Des combats à l'arme lourde ont opposé dimanche, pour le troisième jour consécutif, des soldats cambodgiens et thaïlandais à la frontière disputée entre les deux pays, quelques heures après l'appel de l'ONU à un cessez-le-feu.

Le secrétaire général des Nations unies Ban Ki-moon a appelé dans la nuit les deux voisins à «mettre en place un cessez-le-feu effectif et vérifiable».

Mais vers 10H00 (03H00 GMT), les affrontements ont repris autour d'un groupe de temples disputés.

Les deux premiers jours, les violents combats ont tué six soldats cambodgiens et quatre thaïlandais. Des milliers de villageois ont fui les violences.

Dans la province thaïlandaise de Surin, 16 camps de fortune accueillent plus de 18 000 personnes, a indiqué un responsable du district de Phanom Dong Rak où ont lieu des combats.

«Quand un obus est tombé près de ma maison, j'ai su que je devais m'enfuir», a raconté Somjai Lengtamdee, 37 ans, qui a trouvé refuge dans le district voisin de Prasat.

«Je ne me sens toujours pas en sécurité dans le camp. J'espère seulement que la guerre va s'arrêter rapidement. J'ai tellement peur», a ajouté ce père de trois enfants.

Côté cambodgien, les tirs d'artillerie étaient clairement audible dimanche matin à 20 km des combats, où la population évacuée a trouvé refuge dans des écoles et des temples, selon un photographe de l'AFP.

«De nombreuses bombes sont tombées près de mon village et nous avons eu peur. Je ne sais pas du tout quand nous pourrons rentrer», a expliqué Neb Oeuth, qui a trouvé refuge avec ses six enfants dans une pagode à Samrong, à 40 km des combats.

Les deux voisins se sont affrontés plusieurs fois ces dernières années dans la jungle près d'anciens temples situés sur une frontière qui n'a jamais été totalement démarquée, notamment en raison des mines laissées par des décennies de guerre civile au Cambodge.

Les derniers combats du 4 au 7 février, qui avaient fait dix morts, dont des civils, avaient eu lieu à quelque 100 km plus à l'est, près du temple khmer de Preah Vihear.

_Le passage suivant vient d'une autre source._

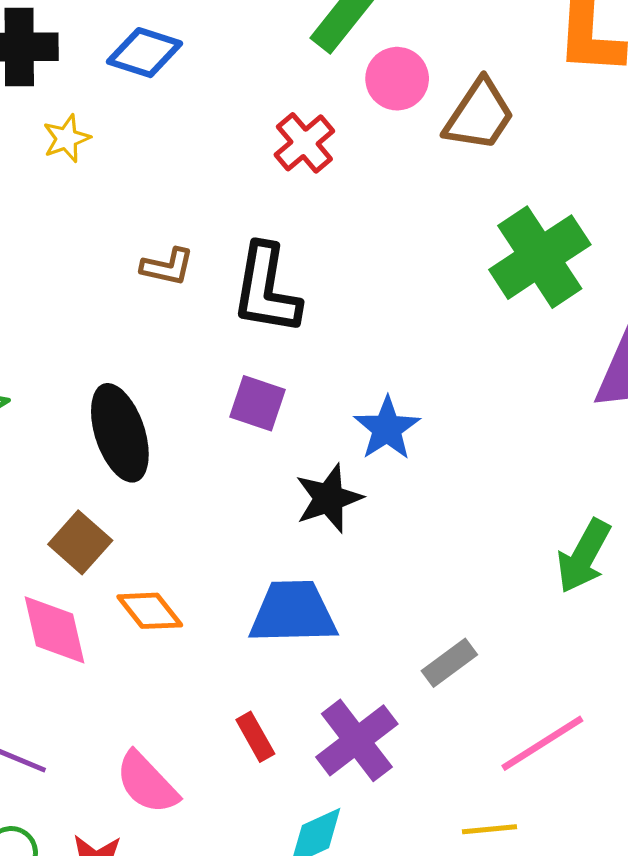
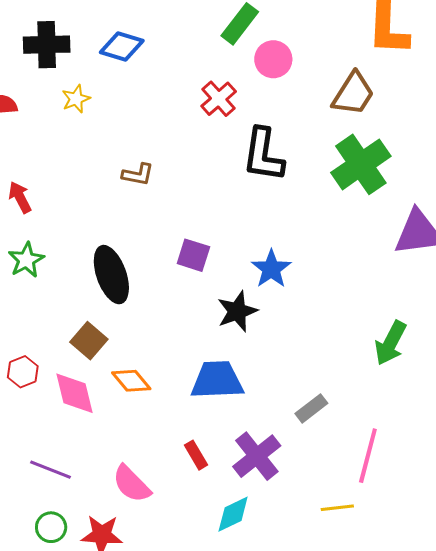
brown trapezoid: (479, 115) -> (353, 94), moved
black L-shape: (266, 289) -> (263, 155), moved
pink line: (542, 743) -> (368, 456), turned -42

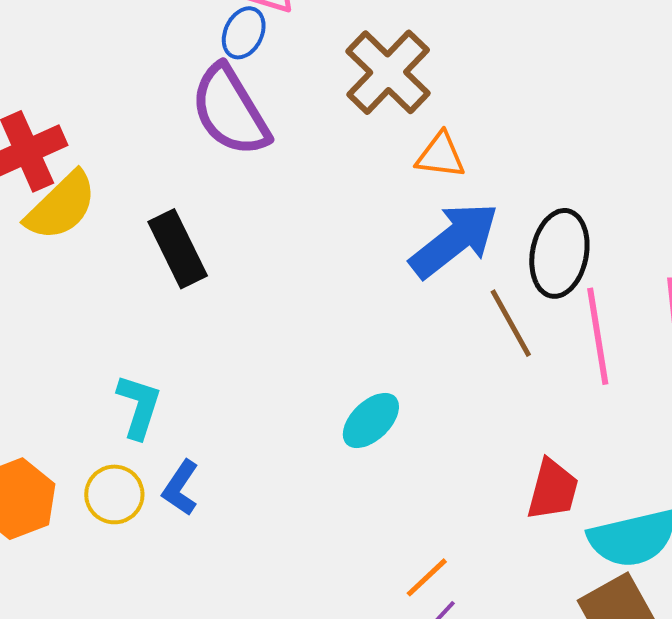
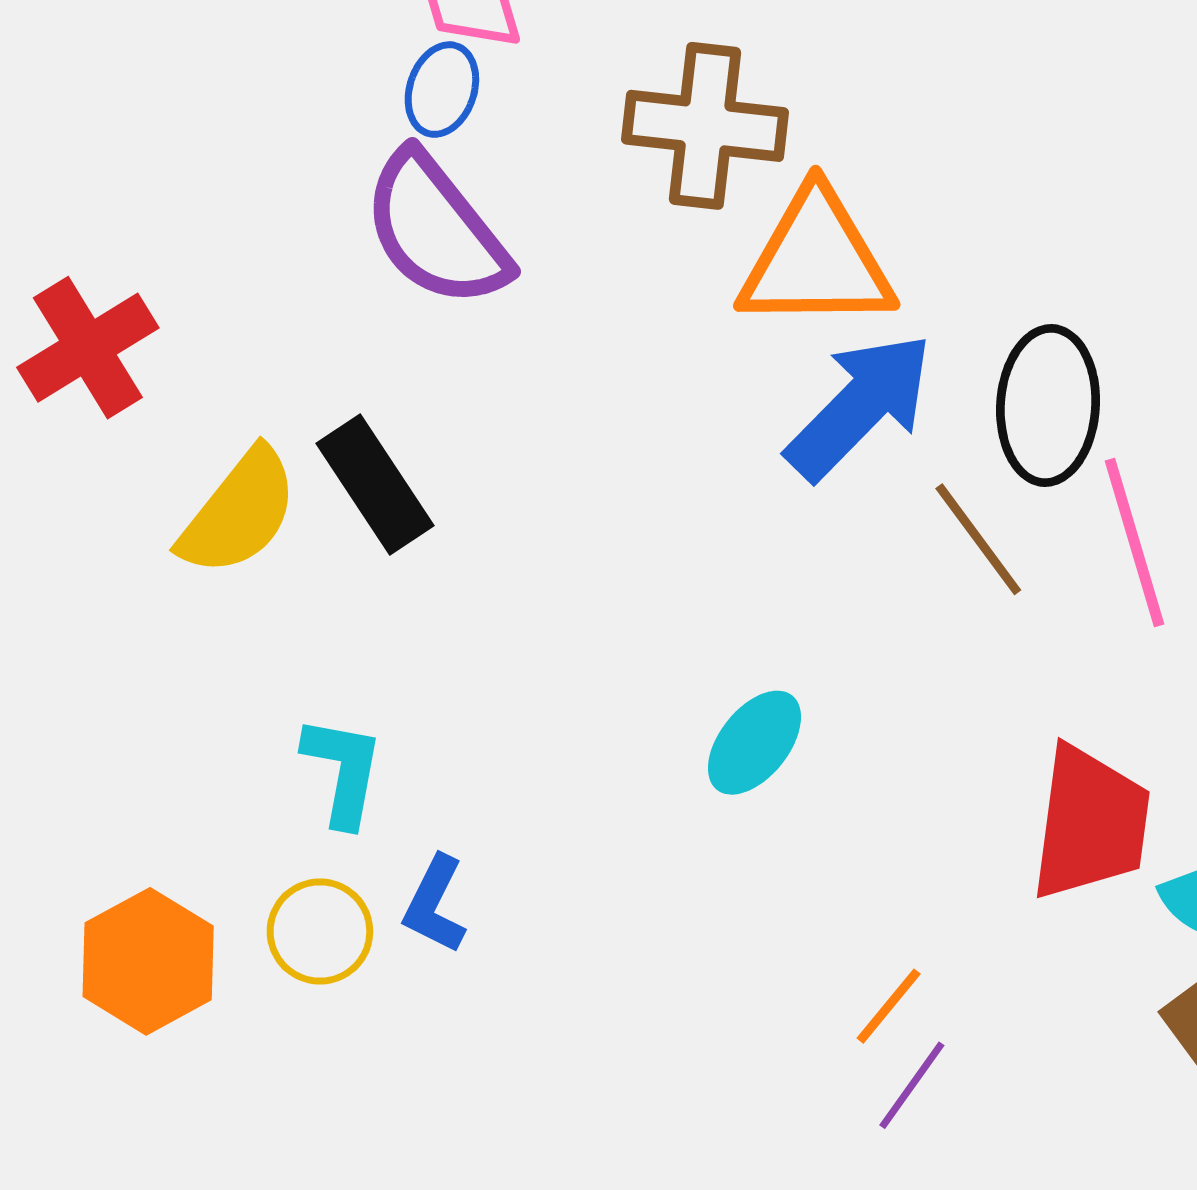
brown cross: (388, 72) -> (705, 126), turned -30
orange triangle: (441, 156) -> (816, 260), size x1.8
yellow semicircle: (61, 206) -> (239, 512), moved
red trapezoid: (553, 490) -> (1090, 823), size x1.4

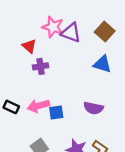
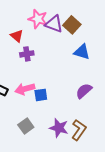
brown square: (105, 32) -> (72, 25), moved
purple semicircle: (93, 108) -> (84, 91), moved, turned 126

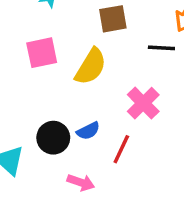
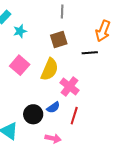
pink square: (42, 53) -> (20, 65), turned -30
pink cross: (143, 103) -> (69, 87), moved

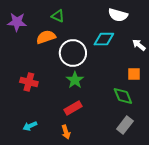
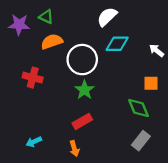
white semicircle: (118, 15) -> (107, 17), moved, turned 120
green triangle: (58, 16) -> (46, 17), moved
red cross: (29, 82) -> (33, 78), moved

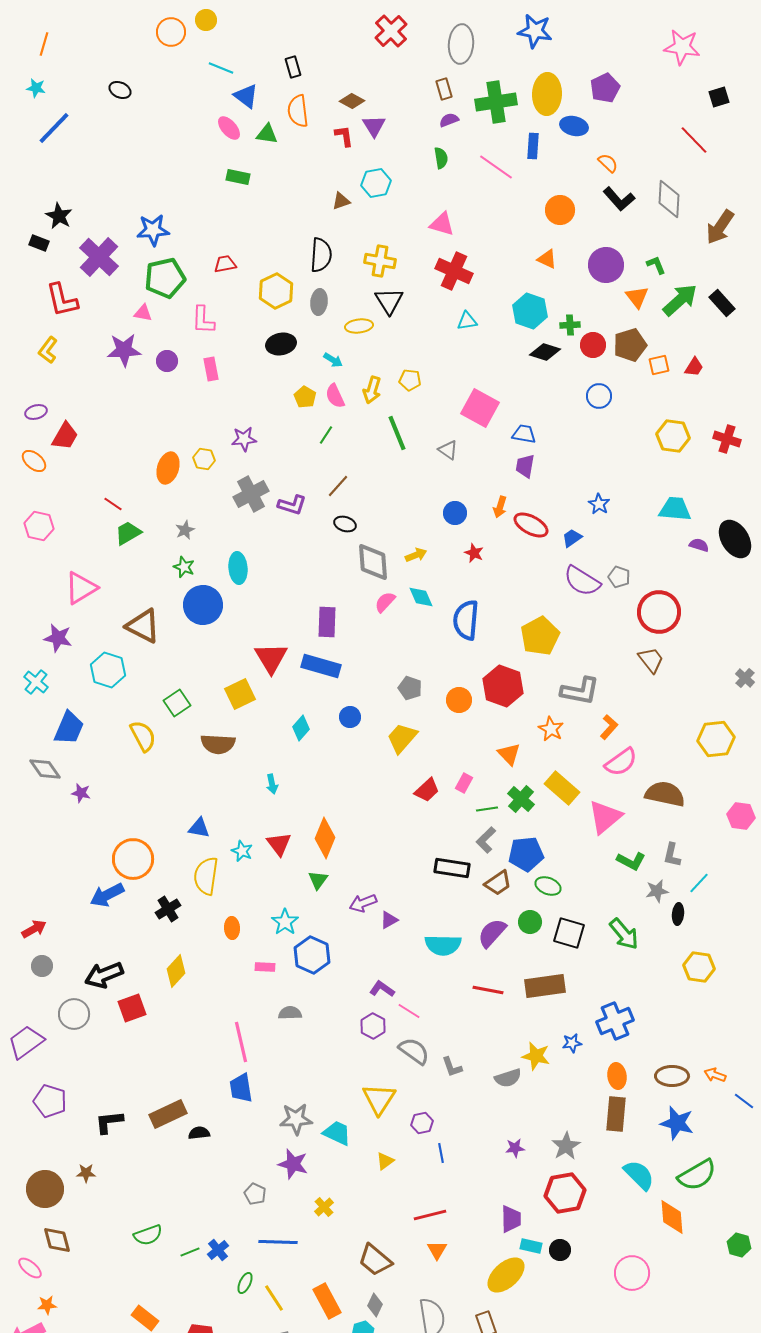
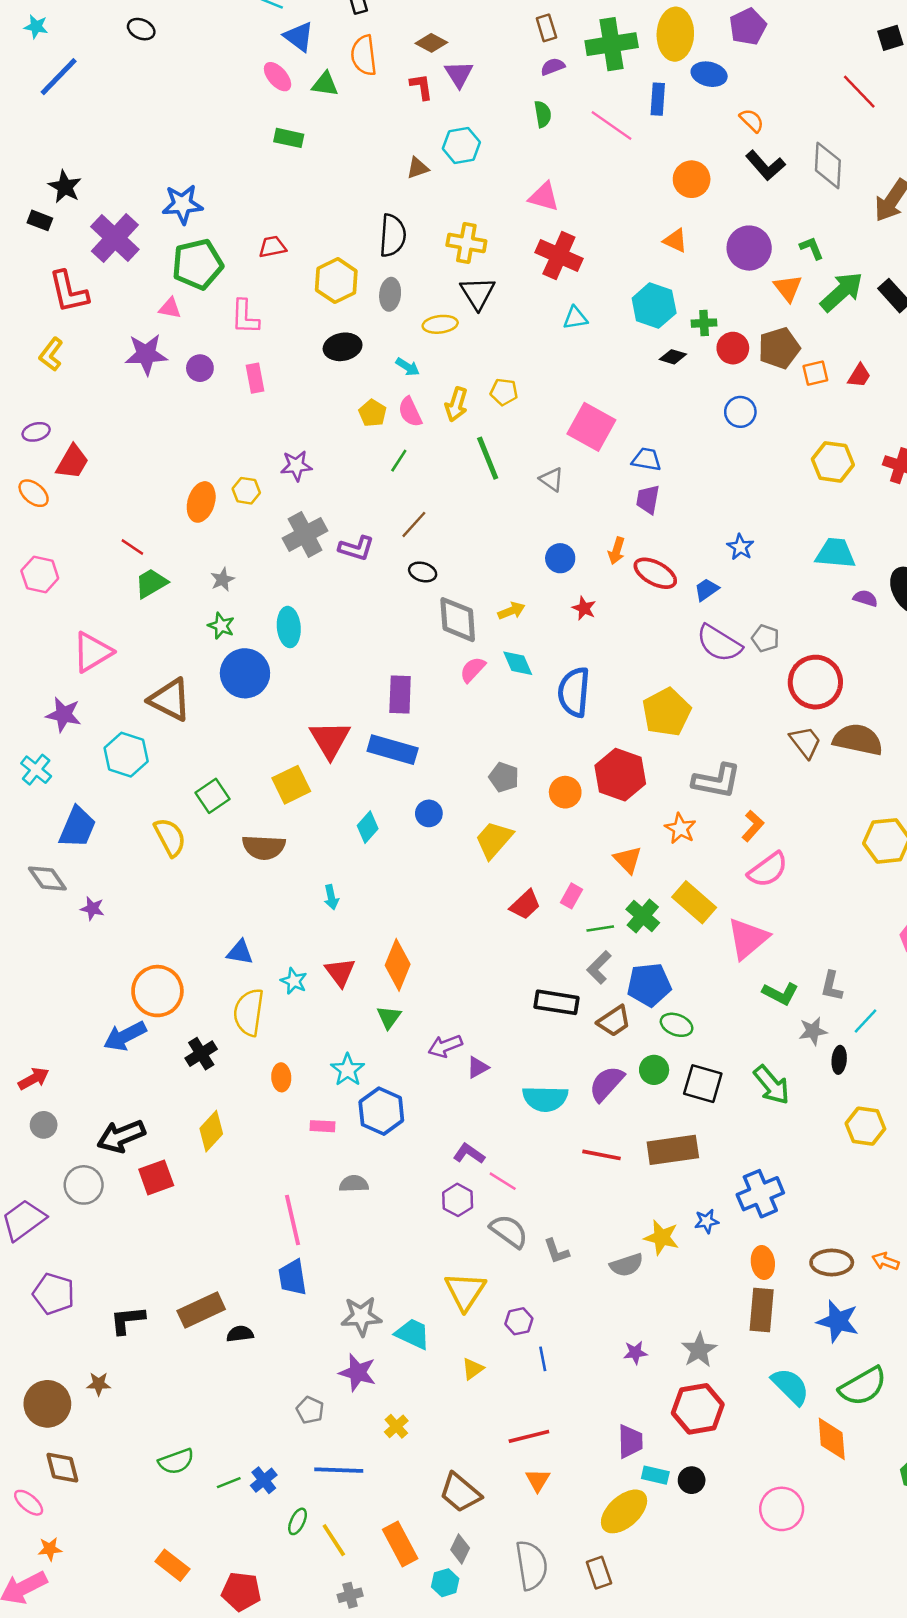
black diamond: (545, 352) -> (673, 357), size x0.7
brown semicircle: (665, 794) -> (858, 740), moved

Ces ruines du XIe siècle, dont le classement par l'UNESCO en 2008 avait ravivé les tensions, relèvent de la souveraineté du Cambodge. Mais les Thaïlandais contrôlent ses principaux accès et les deux pays revendiquent une zone de 4,6 km2 en contrebas de l'édifice.

Comme d'habitude, les deux voisins se rejettent depuis vendredi la responsabilité d'avoir ouvert le feu.

Le ministère cambodgien de la Défense a également accusé l'armée thaïlandaise d'avoir visé des zones civiles, d'avoir utilisé des «gaz toxiques» et d'avoir envoyé son aviation au-dessus de son territoire.

Des accusations niées en bloc par Bangkok. «Nous avons répondu avec des mitrailleuses et de l'artillerie, mais pas de gaz ni d'invasion de l'espace aérien cambodgien», a assuré dimanche le porte-parole de l'armée Sunsern Kaewkumnerd.

La Thaïlande avait reconnu avoir utilisé en février des armes controversées, les «munitions classiques améliorées à double effet», assurant malgré les accusations d'ONG qu'il ne s'agissait pas d'armes à sous-munitions.

Le premier ministre Abhisit Vejjajiva a, lui, accusé dimanche le Cambodge de vouloir «internationaliser» le conflit.

Phnom Penh réclame depuis des mois une médiation pour régler les différends frontaliers, mais Bangkok insiste pour des discussions bilatérales.

Après les affrontements de février, les deux pays avaient donné leur accord pour l'envoi d'observateurs à la frontière, après une médiation de l'Association des nations d'Asie du sud-est (Asean).

Mais depuis, ils n'ont jamais été déployés, l'armée thaïlandaise ayant ensuite indiqué qu'ils n'étaient pas les bienvenus.